Article by Tim Hackett

For Orange High School volleyball, last Thursday was pretty unusual. The Panthers are pretty used to playing Cedar Ridge, their cross-town rivals, but they’re also used to beating them: the Red Wolves’ victory at Orange on Thursday was their first in the series in five tries. That’s pretty unusual. The five-setter was the first time Orange had to go the distance in a match since last August. That’s pretty unusual. Cedar Ridge hit .175 as a team in the match and still won. That’s pretty unusual. And that Cedar Ridge victory came just days after their historic win over Chapel Hill, a team that hadn’t lost a match to another team from North Carolina all year. It doesn’t get a whole lot more unusual than that. 

But on Tuesday night in Hillsborough, everything was pretty much back to normal. Back at home in their first game since Thursday’s thriller, the Panthers (7-4, 2-1 Big 8) eked out a close first set before dispatching the Northwood Chargers (6-7, 1-3) in straight sets, 26-24, 25-15, 25-21. It’s the third straight win in this in-conference series for Orange after the Panthers won both matchups in four sets a year ago. 

The two teams went toe-to-toe to start the tilt. The Chargers served well to start and got out to a 13-10 lead, and Orange had little luck getting the left-side attack in gear. The solution? Switch the offense to the right side. It’s an uncommon strategy at any level of volleyball, but Orange’s Lottie Scully was the girl for the job. Facing that three-point deficit, Kaitlyn Werden back set for a right-side kill, sparking an 8-3 that vaulted Orange into the lead. But the Chargers wouldn’t die: the teams battled to ties at 20, 21, 22, 23 and 24 before, fittingly, a Scully ace gave Orange set point and a Scully set for a Werden kill on, you guessed it, the right side, gave Orange the set at 26-24. 

“We’ll feed the right side especially if they don’t have the defenders to block it,” Orange head coach Kelly Young said. “A lot of teams aren’t used to a strong right side attack from a defensive standpoint, so we’ll definitely go to it when we can.” 

The success on the opposite end finally opened up the traditional attacking avenues as the match progressed – Avery Miller and Emma Clements got their looks from the left side, and Erin Jordan-Cornell added a few kills out of the middle.

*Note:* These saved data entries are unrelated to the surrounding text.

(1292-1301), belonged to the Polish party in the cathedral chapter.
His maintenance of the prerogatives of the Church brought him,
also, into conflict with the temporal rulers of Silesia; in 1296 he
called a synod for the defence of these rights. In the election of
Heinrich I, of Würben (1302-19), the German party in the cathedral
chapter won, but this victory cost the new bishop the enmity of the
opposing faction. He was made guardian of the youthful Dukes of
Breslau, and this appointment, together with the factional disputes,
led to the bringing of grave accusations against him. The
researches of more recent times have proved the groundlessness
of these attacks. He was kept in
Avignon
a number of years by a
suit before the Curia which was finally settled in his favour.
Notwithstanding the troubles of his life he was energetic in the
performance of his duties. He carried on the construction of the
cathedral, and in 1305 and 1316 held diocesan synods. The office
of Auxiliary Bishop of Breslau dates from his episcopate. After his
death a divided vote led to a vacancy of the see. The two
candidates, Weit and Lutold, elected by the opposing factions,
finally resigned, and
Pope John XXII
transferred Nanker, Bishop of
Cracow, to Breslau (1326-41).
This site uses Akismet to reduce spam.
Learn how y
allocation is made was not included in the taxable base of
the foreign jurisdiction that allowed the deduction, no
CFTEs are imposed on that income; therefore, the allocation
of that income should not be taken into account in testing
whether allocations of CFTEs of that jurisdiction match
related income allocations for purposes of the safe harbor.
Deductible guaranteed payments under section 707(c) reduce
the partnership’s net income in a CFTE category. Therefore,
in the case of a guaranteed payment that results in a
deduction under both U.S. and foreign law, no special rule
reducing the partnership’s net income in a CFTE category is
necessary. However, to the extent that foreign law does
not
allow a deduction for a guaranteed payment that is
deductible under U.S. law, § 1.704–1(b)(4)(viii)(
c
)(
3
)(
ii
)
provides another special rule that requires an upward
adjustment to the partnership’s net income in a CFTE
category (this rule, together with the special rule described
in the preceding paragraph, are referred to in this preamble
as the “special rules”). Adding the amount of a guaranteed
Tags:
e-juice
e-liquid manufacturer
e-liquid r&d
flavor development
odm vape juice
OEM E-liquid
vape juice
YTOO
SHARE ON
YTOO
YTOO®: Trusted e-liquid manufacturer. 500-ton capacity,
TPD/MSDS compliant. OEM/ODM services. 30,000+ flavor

Orange’s offensive diversity was on display in the second set as the Panthers scored the first five points and never looked back. Miller was clinical from both sides all set before Ella Van Tiem appropriately finished it off at 25-14 with another kill from the right side. 

But the Chargers still had some juice left in them. The visitors won five of the first six points and, after Scully responded with back-to-back kills from each pin, Northwood generated a run to establish a 16-13 lead. Young called a timeout, and the Panthers responded by rattling off the next six points to take a 19-16 lead they wouldn’t relinquish. Clements cleaned up the rebound on one of Northwood’s few blocks of Scully for match point, and then the Chargers bump-set a free ball wide to hand Orange the set 25-21 and the match three sets to none. 

Northwood’s serving, especially from Kaela Harris, kept the Chargers in the match early. Young conceded that her players might have been a little unsettled in their first match since Thursday’s events, but said that once they cleaned up their serving and passing in the second set things went a lot smoother. As for Scully, the sophomore setter/right side had a splendid showing in all phases – serving, setting and swinging. Afterward, Young said Scully has been playing through injuries all year and we might just be seeing the beginning of how good Scully could be. 

“She’s not even at her full potential,” Young said. “I’m just waiting for her to be as good as she can be.”

But things won’t get any easier for Scully and the Panthers, as Chapel Hill, the three-time defending conference champs, loom on Thursday. After Orange was able to get back to business as usual on Tuesday, if the Panthers were able to tame the Tigers on Thursday, that would be unusual indeed.